Garfagnina Bianca
- Conservation status: FAO (2007): critical-maintained; DAD-IS (2025): at risk/endangered;
- Country of origin: Italy
- Distribution: Garfagnana, Tuscany
- Standard: MIPAAF
- Use: dual-purpose, milk and meat

Traits
- Weight: Male: 50–55 kg; Female: 40–45 kg;
- Height: Male: 65–70 cm; Female: 60–65 cm;
- Wool colour: white
- Face colour: white
- Horn status: horned in both sexes

= Garfagnina Bianca =

Italian breed of sheep

The Garfagnina Bianca is an Italian breed of small domestic sheep from the historic area of the Garfagnana, the mountainous northern part of the province of Lucca, in Tuscany in central Italy.
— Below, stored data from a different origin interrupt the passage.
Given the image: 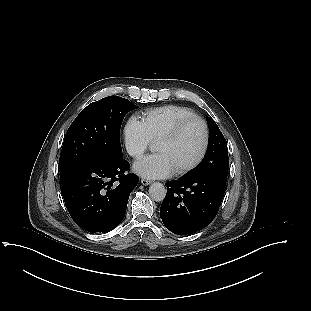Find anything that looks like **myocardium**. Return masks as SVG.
<instances>
[{
    "mask_svg": "<svg viewBox=\"0 0 311 311\" xmlns=\"http://www.w3.org/2000/svg\"><path fill=\"white\" fill-rule=\"evenodd\" d=\"M194 123L199 124L202 128L203 138H202L201 148H200L198 154L196 155V157L191 162H189V163L177 168L176 170H174L175 175H181V174H184V173L194 169L196 166H198L200 164V162L205 157V154L207 152L208 145H209V129H208L206 122L198 116L185 118V119L177 122L169 130H167L163 134H161L158 137V139L156 140V142L174 140L184 131V129H186L188 126H190L191 124H194Z\"/></svg>",
    "mask_w": 311,
    "mask_h": 311,
    "instance_id": "1",
    "label": "myocardium"
}]
</instances>
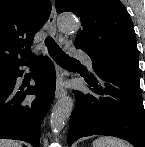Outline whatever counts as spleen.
Returning <instances> with one entry per match:
<instances>
[{
  "mask_svg": "<svg viewBox=\"0 0 145 147\" xmlns=\"http://www.w3.org/2000/svg\"><path fill=\"white\" fill-rule=\"evenodd\" d=\"M93 147H127V145L120 139L103 136L93 142Z\"/></svg>",
  "mask_w": 145,
  "mask_h": 147,
  "instance_id": "obj_1",
  "label": "spleen"
}]
</instances>
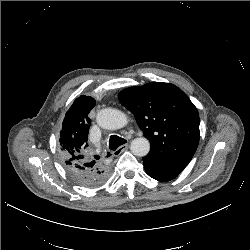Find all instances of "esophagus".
<instances>
[{
  "label": "esophagus",
  "instance_id": "obj_1",
  "mask_svg": "<svg viewBox=\"0 0 250 250\" xmlns=\"http://www.w3.org/2000/svg\"><path fill=\"white\" fill-rule=\"evenodd\" d=\"M127 148H128V144L121 145V146L115 151V154L118 155V154L122 153L124 150H126Z\"/></svg>",
  "mask_w": 250,
  "mask_h": 250
}]
</instances>
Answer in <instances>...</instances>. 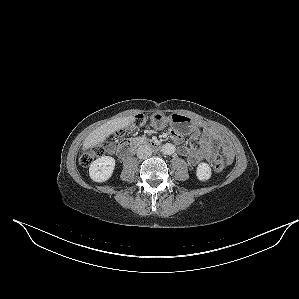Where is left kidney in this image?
Segmentation results:
<instances>
[{
  "label": "left kidney",
  "mask_w": 299,
  "mask_h": 299,
  "mask_svg": "<svg viewBox=\"0 0 299 299\" xmlns=\"http://www.w3.org/2000/svg\"><path fill=\"white\" fill-rule=\"evenodd\" d=\"M211 168L207 163H200L196 170V176L200 181H206L211 177Z\"/></svg>",
  "instance_id": "5707ae66"
}]
</instances>
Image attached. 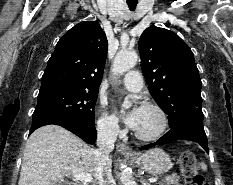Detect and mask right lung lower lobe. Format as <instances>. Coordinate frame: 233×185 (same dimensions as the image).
Returning <instances> with one entry per match:
<instances>
[{
    "label": "right lung lower lobe",
    "mask_w": 233,
    "mask_h": 185,
    "mask_svg": "<svg viewBox=\"0 0 233 185\" xmlns=\"http://www.w3.org/2000/svg\"><path fill=\"white\" fill-rule=\"evenodd\" d=\"M48 124H56L60 125L72 133L79 136L85 142L89 144H93L96 141V129L95 126H89L84 123H80L78 121L66 119V118H36L32 120V127L30 129V134L36 130L37 128L48 125Z\"/></svg>",
    "instance_id": "1"
}]
</instances>
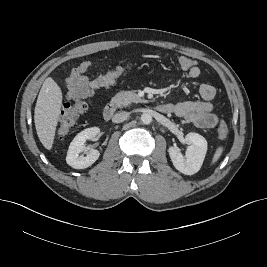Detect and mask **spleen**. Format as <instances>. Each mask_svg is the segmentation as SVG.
<instances>
[{"mask_svg":"<svg viewBox=\"0 0 267 267\" xmlns=\"http://www.w3.org/2000/svg\"><path fill=\"white\" fill-rule=\"evenodd\" d=\"M223 153V147H218L213 155V159H212V163L214 164L215 162H217L219 160V158L221 157Z\"/></svg>","mask_w":267,"mask_h":267,"instance_id":"spleen-1","label":"spleen"}]
</instances>
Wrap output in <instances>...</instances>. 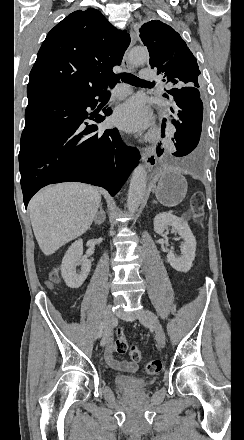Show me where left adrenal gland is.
Here are the masks:
<instances>
[{
  "label": "left adrenal gland",
  "mask_w": 244,
  "mask_h": 440,
  "mask_svg": "<svg viewBox=\"0 0 244 440\" xmlns=\"http://www.w3.org/2000/svg\"><path fill=\"white\" fill-rule=\"evenodd\" d=\"M153 204H157V202H155V200H154Z\"/></svg>",
  "instance_id": "obj_1"
}]
</instances>
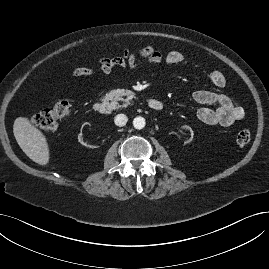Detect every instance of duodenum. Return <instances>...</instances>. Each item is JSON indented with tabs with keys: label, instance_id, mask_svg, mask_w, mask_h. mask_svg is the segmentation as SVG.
Listing matches in <instances>:
<instances>
[{
	"label": "duodenum",
	"instance_id": "duodenum-1",
	"mask_svg": "<svg viewBox=\"0 0 269 269\" xmlns=\"http://www.w3.org/2000/svg\"><path fill=\"white\" fill-rule=\"evenodd\" d=\"M147 105L150 110L154 112H160L163 109V103L157 99H149ZM94 111L98 114L108 115L112 113L113 107L110 102L106 100H100L94 104Z\"/></svg>",
	"mask_w": 269,
	"mask_h": 269
}]
</instances>
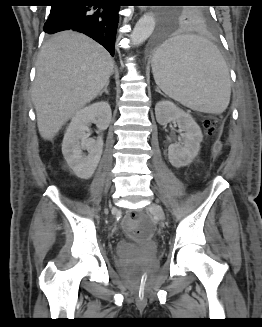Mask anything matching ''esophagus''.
<instances>
[{
	"label": "esophagus",
	"mask_w": 262,
	"mask_h": 327,
	"mask_svg": "<svg viewBox=\"0 0 262 327\" xmlns=\"http://www.w3.org/2000/svg\"><path fill=\"white\" fill-rule=\"evenodd\" d=\"M144 10V8H141V11H143Z\"/></svg>",
	"instance_id": "1"
}]
</instances>
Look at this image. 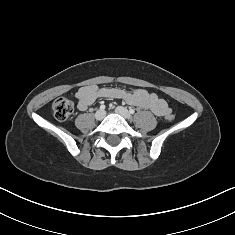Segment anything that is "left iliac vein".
<instances>
[{
    "label": "left iliac vein",
    "instance_id": "4c4485c4",
    "mask_svg": "<svg viewBox=\"0 0 235 235\" xmlns=\"http://www.w3.org/2000/svg\"><path fill=\"white\" fill-rule=\"evenodd\" d=\"M115 112L127 120L130 119V113L125 107L118 106L115 108Z\"/></svg>",
    "mask_w": 235,
    "mask_h": 235
}]
</instances>
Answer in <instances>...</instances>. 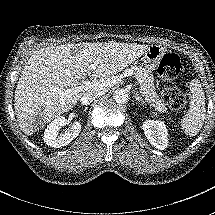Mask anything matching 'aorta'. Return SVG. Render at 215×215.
I'll return each instance as SVG.
<instances>
[{"instance_id": "762f6f07", "label": "aorta", "mask_w": 215, "mask_h": 215, "mask_svg": "<svg viewBox=\"0 0 215 215\" xmlns=\"http://www.w3.org/2000/svg\"><path fill=\"white\" fill-rule=\"evenodd\" d=\"M113 99L118 104L126 103L129 99V93L125 89H117L114 91Z\"/></svg>"}]
</instances>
It shares common origins with the other sheep breeds of the Tosco-Emilian Apennines – the Cornella Bianca, the Massese and the Zerasca. It is one of the forty-two autochthonous local sheep breeds of limited distribution for which a herd-book is kept by the Associazione Nazionale della Pastorizia, the Italian national association of sheep-breeders.

Breed numbers declined drastically in the second half of the twentieth century. In 1961 there were more than 50,000, distributed over much of central Italy; a census in 1983 identified fewer than 50 pure-bred specimens. In 2013 total numbers for the breed were 356.